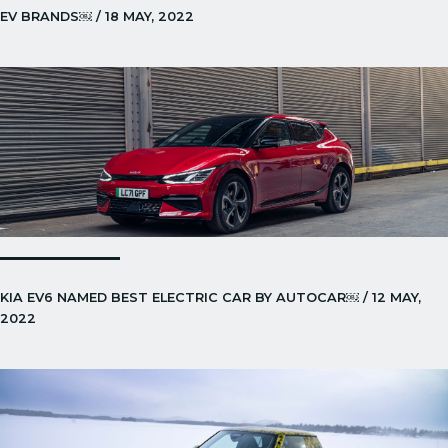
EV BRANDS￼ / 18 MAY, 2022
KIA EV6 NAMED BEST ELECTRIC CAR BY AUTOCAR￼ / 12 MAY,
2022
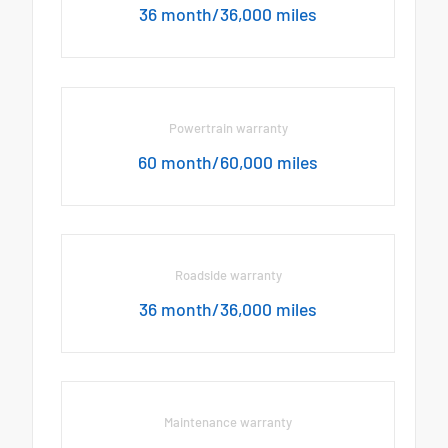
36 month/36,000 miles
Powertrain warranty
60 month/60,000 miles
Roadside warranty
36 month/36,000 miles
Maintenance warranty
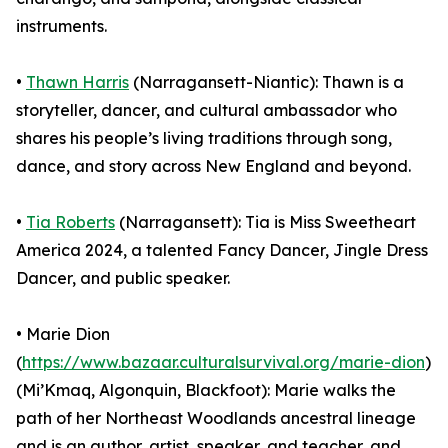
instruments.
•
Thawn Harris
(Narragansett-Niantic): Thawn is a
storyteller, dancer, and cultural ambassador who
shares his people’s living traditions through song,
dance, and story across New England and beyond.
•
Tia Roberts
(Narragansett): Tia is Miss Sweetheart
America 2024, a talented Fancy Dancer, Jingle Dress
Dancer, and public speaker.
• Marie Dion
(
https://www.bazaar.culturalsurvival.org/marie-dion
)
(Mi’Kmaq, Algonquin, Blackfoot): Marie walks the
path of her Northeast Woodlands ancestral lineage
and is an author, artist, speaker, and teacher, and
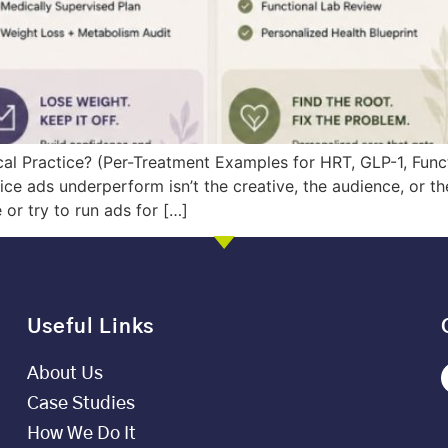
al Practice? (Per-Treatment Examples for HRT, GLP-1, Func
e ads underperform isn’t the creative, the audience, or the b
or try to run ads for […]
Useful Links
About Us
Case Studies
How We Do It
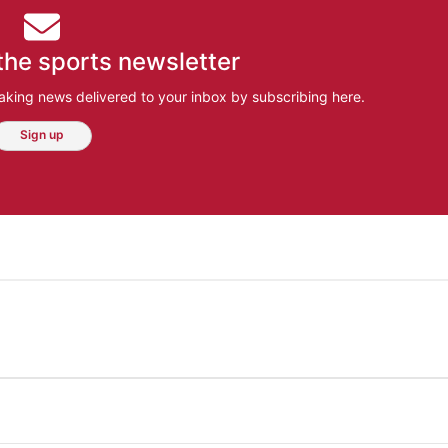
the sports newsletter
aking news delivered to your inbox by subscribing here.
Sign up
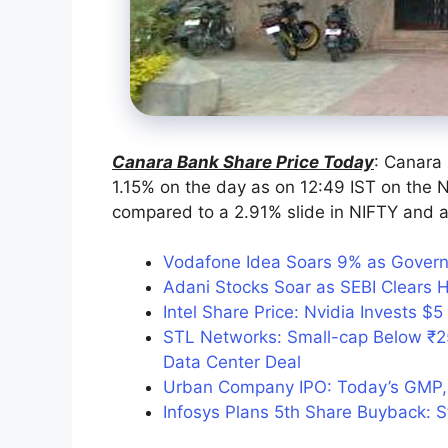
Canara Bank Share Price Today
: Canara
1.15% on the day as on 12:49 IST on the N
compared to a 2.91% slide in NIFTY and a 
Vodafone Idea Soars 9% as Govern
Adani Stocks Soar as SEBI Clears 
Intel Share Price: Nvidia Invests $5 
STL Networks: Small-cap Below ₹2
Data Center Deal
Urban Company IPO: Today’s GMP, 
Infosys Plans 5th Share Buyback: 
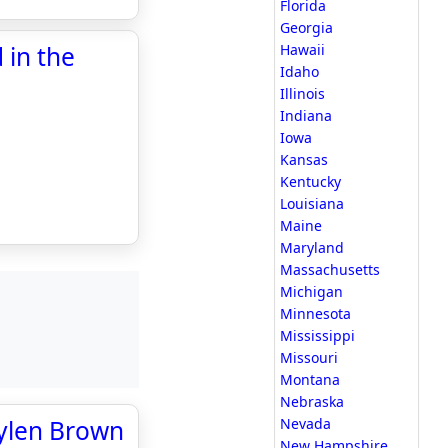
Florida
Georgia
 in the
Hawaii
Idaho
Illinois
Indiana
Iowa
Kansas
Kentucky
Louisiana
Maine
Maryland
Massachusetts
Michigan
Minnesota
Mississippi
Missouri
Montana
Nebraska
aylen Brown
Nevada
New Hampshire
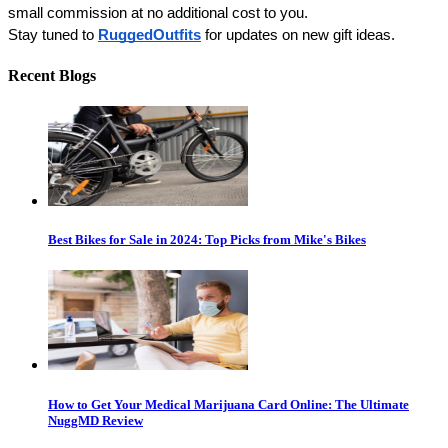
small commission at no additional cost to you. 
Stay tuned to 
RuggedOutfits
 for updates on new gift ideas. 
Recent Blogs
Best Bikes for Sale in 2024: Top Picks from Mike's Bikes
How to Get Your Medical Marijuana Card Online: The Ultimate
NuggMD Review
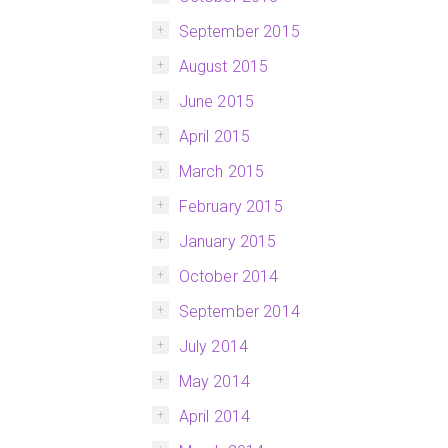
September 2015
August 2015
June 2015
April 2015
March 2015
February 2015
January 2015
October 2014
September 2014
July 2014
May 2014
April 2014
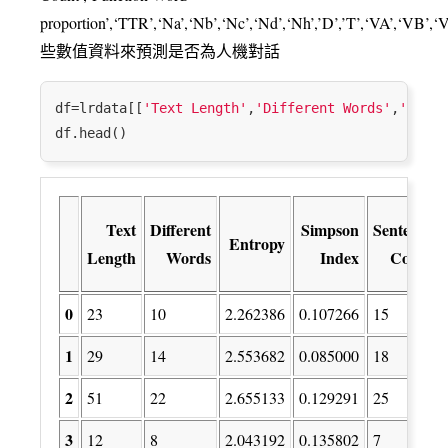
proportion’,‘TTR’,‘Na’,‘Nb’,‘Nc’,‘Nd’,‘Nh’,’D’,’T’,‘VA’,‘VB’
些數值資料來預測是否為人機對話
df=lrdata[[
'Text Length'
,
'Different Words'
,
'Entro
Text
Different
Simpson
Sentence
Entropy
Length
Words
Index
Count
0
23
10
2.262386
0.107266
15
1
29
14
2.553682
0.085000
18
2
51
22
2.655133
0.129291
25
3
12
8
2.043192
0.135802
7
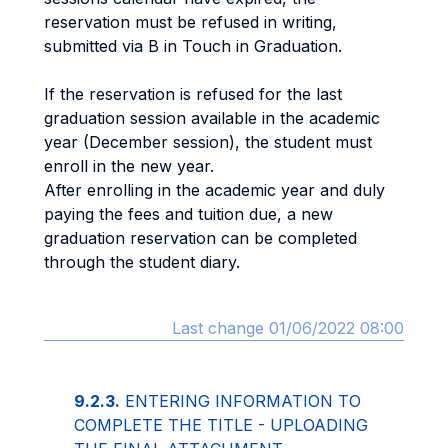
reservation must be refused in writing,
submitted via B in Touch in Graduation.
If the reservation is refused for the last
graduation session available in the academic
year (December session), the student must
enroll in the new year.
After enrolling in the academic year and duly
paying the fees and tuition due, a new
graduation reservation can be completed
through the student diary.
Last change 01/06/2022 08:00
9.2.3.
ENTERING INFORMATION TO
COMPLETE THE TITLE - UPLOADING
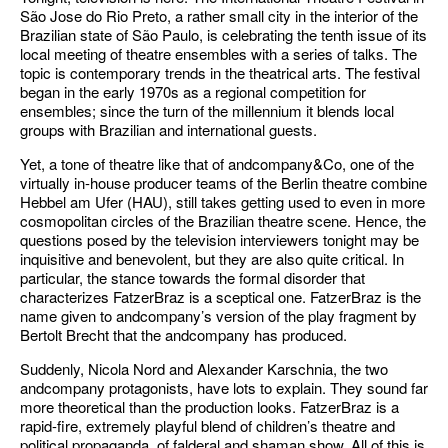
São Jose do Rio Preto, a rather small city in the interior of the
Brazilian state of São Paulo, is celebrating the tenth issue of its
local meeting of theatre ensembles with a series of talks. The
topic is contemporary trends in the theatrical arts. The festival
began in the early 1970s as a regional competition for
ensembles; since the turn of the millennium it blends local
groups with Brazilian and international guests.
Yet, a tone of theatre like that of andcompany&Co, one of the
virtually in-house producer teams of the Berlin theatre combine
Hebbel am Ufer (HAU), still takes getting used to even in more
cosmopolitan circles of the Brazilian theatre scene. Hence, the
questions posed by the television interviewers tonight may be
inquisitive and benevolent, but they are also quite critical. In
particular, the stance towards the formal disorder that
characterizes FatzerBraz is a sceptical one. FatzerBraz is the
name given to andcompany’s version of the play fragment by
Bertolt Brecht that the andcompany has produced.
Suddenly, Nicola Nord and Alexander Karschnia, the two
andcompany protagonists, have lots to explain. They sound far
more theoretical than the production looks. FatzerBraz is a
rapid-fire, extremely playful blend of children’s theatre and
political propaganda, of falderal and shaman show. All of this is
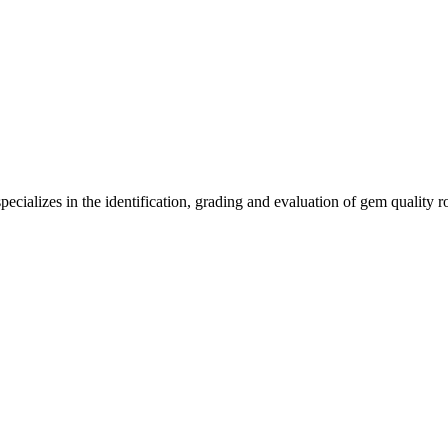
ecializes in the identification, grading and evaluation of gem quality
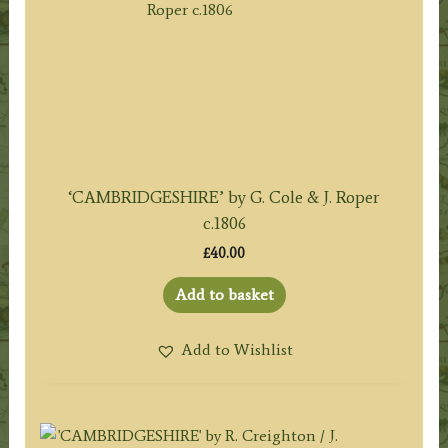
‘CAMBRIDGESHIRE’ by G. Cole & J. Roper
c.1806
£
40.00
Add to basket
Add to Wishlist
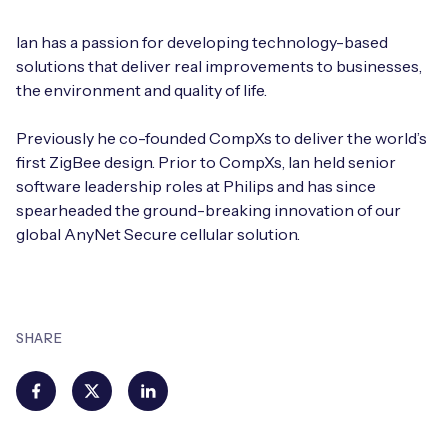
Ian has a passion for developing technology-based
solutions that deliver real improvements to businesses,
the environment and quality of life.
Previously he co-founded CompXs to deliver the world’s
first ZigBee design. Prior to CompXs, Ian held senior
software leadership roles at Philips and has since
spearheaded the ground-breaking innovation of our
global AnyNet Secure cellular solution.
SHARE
==
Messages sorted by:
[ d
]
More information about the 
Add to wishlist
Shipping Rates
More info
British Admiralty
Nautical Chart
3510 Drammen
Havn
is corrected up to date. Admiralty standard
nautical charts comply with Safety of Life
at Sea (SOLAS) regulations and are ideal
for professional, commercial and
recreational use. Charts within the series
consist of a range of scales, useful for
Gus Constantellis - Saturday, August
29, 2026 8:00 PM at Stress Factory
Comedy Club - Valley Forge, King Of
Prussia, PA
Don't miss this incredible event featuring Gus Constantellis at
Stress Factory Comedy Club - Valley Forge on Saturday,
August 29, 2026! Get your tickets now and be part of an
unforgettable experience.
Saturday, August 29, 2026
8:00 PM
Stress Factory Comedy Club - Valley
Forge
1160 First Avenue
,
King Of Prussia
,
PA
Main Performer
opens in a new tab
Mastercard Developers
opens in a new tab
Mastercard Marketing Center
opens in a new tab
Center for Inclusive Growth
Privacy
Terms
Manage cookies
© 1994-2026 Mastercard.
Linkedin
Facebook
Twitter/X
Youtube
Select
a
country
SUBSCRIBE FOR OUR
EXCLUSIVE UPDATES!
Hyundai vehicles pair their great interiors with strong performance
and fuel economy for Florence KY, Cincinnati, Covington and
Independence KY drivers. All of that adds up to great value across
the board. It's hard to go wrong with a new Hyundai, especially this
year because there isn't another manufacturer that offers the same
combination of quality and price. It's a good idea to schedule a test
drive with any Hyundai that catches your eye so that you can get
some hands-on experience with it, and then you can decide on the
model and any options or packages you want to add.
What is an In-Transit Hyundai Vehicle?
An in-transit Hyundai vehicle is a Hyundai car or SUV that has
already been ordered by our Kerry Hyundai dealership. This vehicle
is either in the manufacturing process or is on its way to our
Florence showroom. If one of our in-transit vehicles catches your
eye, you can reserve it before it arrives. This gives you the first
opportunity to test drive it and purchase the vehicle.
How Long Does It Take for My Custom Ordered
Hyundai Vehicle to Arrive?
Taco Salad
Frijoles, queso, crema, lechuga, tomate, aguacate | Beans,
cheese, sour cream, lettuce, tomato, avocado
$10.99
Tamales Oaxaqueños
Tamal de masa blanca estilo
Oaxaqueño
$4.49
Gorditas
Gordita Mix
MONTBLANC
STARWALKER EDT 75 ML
--
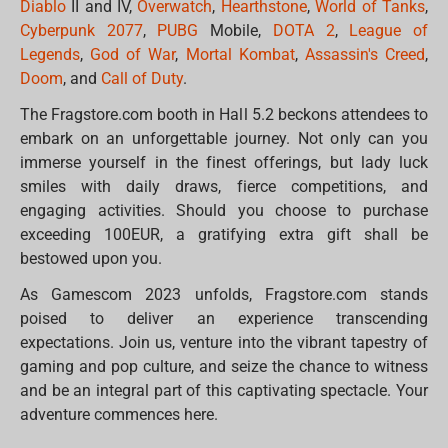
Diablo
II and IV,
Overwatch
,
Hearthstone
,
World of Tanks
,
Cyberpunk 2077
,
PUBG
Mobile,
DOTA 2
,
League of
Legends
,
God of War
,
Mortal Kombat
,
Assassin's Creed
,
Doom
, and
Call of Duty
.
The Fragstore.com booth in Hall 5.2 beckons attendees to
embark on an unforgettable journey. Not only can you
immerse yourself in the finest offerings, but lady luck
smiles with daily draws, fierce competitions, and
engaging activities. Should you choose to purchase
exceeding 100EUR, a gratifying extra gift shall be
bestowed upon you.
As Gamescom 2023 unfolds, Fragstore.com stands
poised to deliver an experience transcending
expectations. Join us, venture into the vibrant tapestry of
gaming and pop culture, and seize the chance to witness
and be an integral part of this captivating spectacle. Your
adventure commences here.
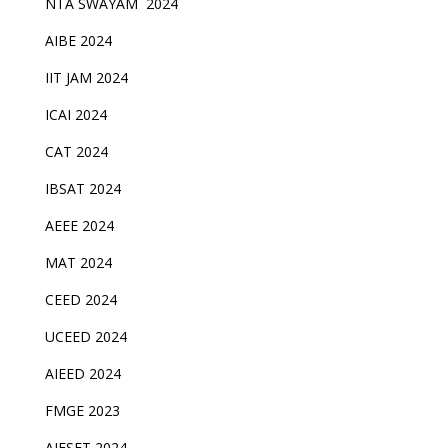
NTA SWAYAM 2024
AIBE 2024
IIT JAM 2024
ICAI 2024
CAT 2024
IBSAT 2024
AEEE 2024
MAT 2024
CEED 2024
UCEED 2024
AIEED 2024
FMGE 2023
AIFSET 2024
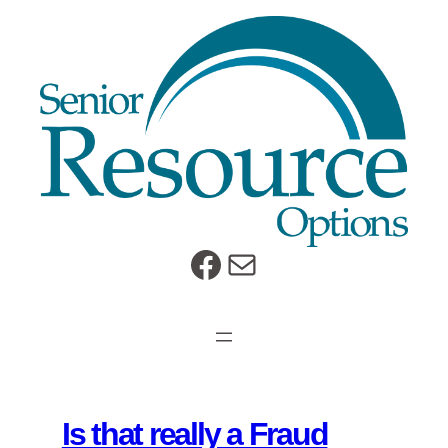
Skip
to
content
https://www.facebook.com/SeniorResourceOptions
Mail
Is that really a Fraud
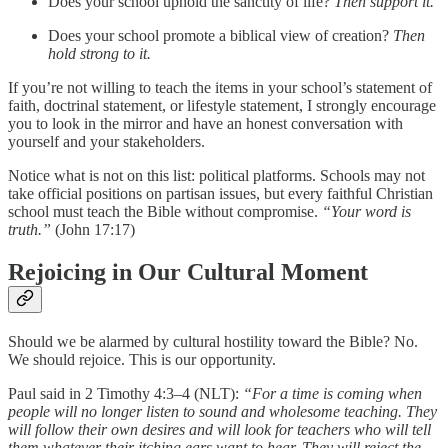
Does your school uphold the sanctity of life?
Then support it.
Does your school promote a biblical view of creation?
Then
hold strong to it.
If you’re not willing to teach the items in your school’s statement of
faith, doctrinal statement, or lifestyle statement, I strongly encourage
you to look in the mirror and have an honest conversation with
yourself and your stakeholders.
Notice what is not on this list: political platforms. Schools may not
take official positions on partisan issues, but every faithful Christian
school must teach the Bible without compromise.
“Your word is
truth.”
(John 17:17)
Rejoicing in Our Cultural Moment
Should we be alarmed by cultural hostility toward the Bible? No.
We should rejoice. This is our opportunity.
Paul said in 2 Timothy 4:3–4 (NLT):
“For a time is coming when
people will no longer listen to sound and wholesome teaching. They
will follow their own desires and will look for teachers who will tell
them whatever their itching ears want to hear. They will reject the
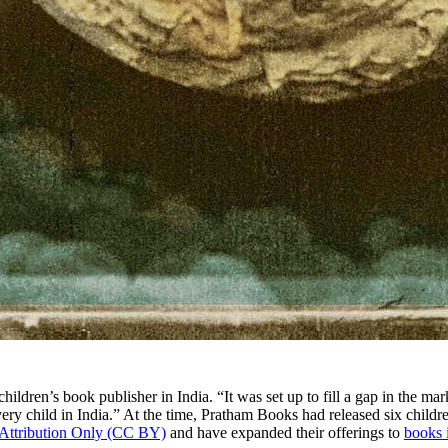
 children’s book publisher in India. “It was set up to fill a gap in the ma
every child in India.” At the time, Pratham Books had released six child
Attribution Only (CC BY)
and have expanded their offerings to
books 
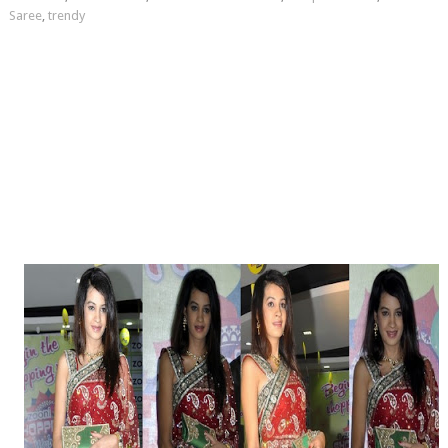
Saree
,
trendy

▸ **GOAL OF THE EXERCISE**: Please report every line among the entries that includes "Stress".

▸ **OUTPUT FOR THIS EXERCISE**:
29, 2026 8:00 PM at Stress Factory
Stress Factory Comedy Club - Valley Forge on Saturday,
Stress Factory Comedy Club - Valley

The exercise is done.